Category Archives: Messages

To everything…

It’s time to level with our readers:

As you’ve noticed, we haven’t been giving SWR its due lately.  A short exchange of emails revealed no one has the time to make the writing what it ought to be.

We heartily thank everyone who read, commented, linked, and most importantly, listened over the years.

You may see us in the future when the Internet is obsolete and blogs are as outmoded as the telegraph.

Until then,

Jordy, Glenn, Adam, Phil, and Jeff

3 Comments

Filed under Messages

Holiday Break

Friends, we’re taking a little break for the holidays.  We’ll be back in full force on or about the fifth of January.  Stay tuned.

Leave a comment

Filed under Messages

So Well Remembered….not what you remembered

jukebox

Friends,

For over two years we’ve offered mp3s and commentary on the songs of our lives. We met some fine people along the way and generally had a good time sharing our musical lives with you, one song at a time.

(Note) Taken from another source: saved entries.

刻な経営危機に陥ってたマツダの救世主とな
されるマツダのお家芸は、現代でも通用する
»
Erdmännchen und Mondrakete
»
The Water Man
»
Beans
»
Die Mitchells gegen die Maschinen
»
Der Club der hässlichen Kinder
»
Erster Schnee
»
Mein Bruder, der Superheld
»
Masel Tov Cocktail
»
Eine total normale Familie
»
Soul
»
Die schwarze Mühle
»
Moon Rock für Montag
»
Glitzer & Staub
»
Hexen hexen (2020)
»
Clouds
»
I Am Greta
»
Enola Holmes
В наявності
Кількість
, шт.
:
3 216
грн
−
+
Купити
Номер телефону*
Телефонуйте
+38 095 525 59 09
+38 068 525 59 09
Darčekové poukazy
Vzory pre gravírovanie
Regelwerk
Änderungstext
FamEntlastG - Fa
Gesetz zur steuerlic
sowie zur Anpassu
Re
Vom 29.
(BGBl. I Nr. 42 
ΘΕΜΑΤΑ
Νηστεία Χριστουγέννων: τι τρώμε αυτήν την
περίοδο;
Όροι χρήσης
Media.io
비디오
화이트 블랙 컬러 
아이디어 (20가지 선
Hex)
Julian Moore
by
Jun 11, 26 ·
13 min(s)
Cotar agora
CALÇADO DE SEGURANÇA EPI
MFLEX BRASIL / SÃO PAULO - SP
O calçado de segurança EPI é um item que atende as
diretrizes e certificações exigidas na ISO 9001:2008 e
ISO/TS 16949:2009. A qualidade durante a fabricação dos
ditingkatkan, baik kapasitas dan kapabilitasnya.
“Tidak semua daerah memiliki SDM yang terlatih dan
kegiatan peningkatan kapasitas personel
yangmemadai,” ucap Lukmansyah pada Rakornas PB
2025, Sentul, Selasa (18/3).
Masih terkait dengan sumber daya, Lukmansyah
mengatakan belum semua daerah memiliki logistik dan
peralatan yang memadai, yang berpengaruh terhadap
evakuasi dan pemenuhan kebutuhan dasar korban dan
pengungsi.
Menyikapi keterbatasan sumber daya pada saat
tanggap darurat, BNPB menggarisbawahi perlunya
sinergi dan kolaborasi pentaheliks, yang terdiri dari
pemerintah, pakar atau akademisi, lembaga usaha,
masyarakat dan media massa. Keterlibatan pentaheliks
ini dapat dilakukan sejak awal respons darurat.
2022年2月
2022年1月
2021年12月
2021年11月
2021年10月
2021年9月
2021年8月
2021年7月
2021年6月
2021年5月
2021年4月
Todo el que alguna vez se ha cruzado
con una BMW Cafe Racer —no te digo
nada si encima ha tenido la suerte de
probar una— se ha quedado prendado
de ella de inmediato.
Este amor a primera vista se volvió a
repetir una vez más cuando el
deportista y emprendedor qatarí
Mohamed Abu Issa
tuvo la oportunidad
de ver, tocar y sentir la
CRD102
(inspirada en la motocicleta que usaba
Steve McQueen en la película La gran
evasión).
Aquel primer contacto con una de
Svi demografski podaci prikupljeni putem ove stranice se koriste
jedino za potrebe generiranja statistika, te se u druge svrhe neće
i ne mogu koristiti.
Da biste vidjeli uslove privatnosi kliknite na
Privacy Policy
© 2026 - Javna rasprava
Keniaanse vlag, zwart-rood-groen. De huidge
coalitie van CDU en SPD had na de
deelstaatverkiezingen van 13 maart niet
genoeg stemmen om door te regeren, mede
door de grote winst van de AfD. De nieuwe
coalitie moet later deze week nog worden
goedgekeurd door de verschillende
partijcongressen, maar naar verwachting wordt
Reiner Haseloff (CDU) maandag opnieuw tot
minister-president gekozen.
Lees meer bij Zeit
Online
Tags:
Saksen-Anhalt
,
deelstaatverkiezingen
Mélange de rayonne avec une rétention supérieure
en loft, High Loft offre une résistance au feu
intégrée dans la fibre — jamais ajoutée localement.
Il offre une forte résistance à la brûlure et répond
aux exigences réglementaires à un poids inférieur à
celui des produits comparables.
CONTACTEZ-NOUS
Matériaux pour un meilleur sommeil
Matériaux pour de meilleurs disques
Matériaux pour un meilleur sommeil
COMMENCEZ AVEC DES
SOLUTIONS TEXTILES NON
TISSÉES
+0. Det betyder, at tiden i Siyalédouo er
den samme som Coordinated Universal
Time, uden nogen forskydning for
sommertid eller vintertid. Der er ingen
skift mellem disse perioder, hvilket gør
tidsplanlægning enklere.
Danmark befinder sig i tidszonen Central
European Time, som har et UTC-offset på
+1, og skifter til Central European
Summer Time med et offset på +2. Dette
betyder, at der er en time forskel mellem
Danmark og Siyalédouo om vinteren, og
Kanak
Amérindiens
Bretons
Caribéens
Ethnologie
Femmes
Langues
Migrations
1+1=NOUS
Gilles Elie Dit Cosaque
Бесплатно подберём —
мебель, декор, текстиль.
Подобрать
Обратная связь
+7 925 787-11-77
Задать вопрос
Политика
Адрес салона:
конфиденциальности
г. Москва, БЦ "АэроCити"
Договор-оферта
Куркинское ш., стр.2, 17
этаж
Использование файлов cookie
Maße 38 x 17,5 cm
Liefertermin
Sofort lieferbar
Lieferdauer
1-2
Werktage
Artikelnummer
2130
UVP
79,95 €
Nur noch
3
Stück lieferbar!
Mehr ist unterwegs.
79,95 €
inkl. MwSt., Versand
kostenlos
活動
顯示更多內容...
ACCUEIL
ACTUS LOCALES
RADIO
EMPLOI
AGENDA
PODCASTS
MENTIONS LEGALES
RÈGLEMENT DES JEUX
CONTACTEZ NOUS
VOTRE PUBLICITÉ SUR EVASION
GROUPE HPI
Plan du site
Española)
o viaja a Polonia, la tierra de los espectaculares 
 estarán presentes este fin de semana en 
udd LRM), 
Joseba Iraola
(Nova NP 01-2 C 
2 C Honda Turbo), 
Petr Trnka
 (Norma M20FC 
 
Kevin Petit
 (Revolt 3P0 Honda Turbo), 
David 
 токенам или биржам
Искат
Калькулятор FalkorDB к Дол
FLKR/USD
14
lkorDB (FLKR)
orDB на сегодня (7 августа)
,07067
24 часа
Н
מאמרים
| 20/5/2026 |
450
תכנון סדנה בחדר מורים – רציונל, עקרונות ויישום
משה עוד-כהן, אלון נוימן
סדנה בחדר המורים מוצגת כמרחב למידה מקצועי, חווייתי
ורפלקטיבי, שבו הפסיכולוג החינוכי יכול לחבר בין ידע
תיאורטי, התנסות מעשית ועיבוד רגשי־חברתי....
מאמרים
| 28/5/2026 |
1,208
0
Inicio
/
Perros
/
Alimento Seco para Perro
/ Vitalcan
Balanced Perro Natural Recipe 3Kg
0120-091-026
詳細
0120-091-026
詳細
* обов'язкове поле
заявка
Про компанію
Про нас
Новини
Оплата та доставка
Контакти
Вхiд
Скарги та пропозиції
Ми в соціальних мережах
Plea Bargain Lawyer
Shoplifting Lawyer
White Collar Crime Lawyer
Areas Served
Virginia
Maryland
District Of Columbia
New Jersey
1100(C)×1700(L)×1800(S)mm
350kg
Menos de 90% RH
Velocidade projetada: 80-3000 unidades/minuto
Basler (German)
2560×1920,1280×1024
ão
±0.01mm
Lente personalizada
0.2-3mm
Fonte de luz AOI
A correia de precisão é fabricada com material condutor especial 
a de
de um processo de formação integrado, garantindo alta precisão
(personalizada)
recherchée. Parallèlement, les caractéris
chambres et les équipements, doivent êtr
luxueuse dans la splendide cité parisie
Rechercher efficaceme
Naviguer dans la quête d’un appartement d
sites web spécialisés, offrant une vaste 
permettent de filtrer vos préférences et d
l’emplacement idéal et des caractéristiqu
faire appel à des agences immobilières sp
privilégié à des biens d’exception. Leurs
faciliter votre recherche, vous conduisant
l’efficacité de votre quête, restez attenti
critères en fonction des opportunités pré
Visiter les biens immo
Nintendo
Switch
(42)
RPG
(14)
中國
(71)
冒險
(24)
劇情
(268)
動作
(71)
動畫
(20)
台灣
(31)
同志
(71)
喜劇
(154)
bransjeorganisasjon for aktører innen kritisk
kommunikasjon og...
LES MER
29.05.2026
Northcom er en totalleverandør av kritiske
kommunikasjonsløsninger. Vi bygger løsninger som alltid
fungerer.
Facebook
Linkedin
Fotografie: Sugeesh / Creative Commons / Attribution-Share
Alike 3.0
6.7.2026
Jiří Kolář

However, something seemed to be missing. This blog was formed by four friends who loved music, and loved to talk about it often (to their girlfriends’ dismay).  Music binds us to one another and few things animate us more than a lively discussion of it.  We’d like to return to these roots: friends talking about the music they love.

To that end, we will be changing the form and purpose of So Well Remembered. Our focus will be on albums, new and old. We will write in  dialogue form. On any given week you might see us arguing over a 1967 sacred cow, discussing a minor Dylan work, fawning over Charles Mingus, wandering the Kinks discography, analyzing the guitar tone on a recent post-rock opus, or sharing a memory of that one time we listened to that one record in mom’s car late at night — remember that? — and it was totally awesome. We may not turn you on to the latest and greatest or weirdest and wackiest, but we hope to provide honest insights into the pleasures and distinct pains of music listening.

Talk to you soon,

SWR Writers

5 Comments

Filed under Messages

Easy Rider

On behalf of the blog, I’d like to extend a cordial ‘tough shit’ to Phil Spector after his recent murder 2 conviction.  For better or worse, Spector has had a huge impact on the sound of popular music over the last 40 years.  Check out a sample of his collaboration with Leonard Cohen, during which, he allegedly threatened Cohen at gunpoint.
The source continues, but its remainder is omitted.